A growing list of 2020 participants include The Italian Cultural Institute at the Italian Embassy in Washington DC, The Women’s Art Library, part of Goldsmiths University of London’s Special Collections and Archives. University of Dublin Foundation for Italian Studies at the Newman Theatre with UCD Alumni Relations as part of the “BetterforBalance. University of Texas’ Rio Grande Valley School of Art in Edinburg Texas. De La Salle Catholic College in Cronulla, Sydney, Australia. Ludington Area Arts Center in Ludington Michigan, Art History Department at Radboud in Nijmegen, The Netherlands.

 

 

 

Who was Giovanna Garzoni?

 

 

Giovanna Garzoni (Ascoli Piceno 1600 – Rome 1670)
Self-portrait as Apollo
circa 1618–1620
Tempera on parchment, laid down on linen, 42 x 33 cm
Signed on the instrument: “Giovanna Garzoni F”
Rome, Segretariato Generale della Repubblica, Palazzo del Quirinale

 

 

 

During Garzoni’s ten years in Florence, where she settled in 1642, the artist’s luminous still life works would enrich the collection of Grand Duke Ferdinando II and Grand Duchess Vittoria della Rovere.

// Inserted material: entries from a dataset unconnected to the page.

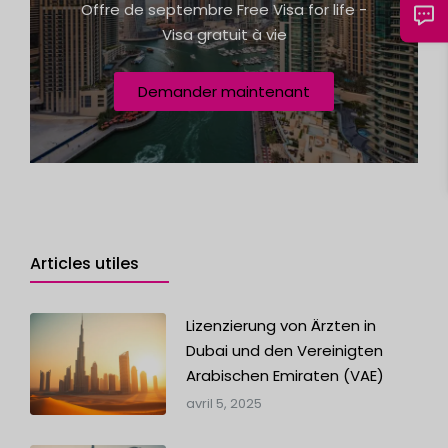
Offre de septembre Free Visa for life -
1
Visa gratuit à vie
Demander maintenant
Articles utiles
Lizenzierung von Ärzten in
Dubai und den Vereinigten
Arabischen Emiraten (VAE)
avril 5, 2025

The latter would include a selection of Garzoni’s artwork in her chamber of curiosities at Poggio Imperiale. Previously considered inferior to “higher” art forms such as history painting, the still life genre was rapidly gaining popularity, largely thanks to Garzoni’s watercolors and gouaches on vellum or parchment. Her innovative works abandoned the stiffness of symbolic Renaissance flower paintings and reflected the burgeoning tastes of European courts, which sought the marriage of art and science. At a time when flower paintings were sold at markets throughout Europe for the price of a fresh bouquet, Garzoni could ask virtually any sum for her commissioned works, which comprised portraiture as well. Rather than being compensated with jewels and trinkets, like many of her female contemporaries, Garzoni was paid in cash and, by the time of her death, was a wealthy woman. In addition to enjoying extraordinary economic success, she travelled extensively, enjoying more freedom than most women of her age, practicing her profession in Rome, Naples and Turin as well as further afield in France and England. The meticulous records Garzoni kept of her numerous works (another rarity for art by an early woman artist) are kept at the Accademia di San Luca in Rome, where she was granted membership in the 1630s.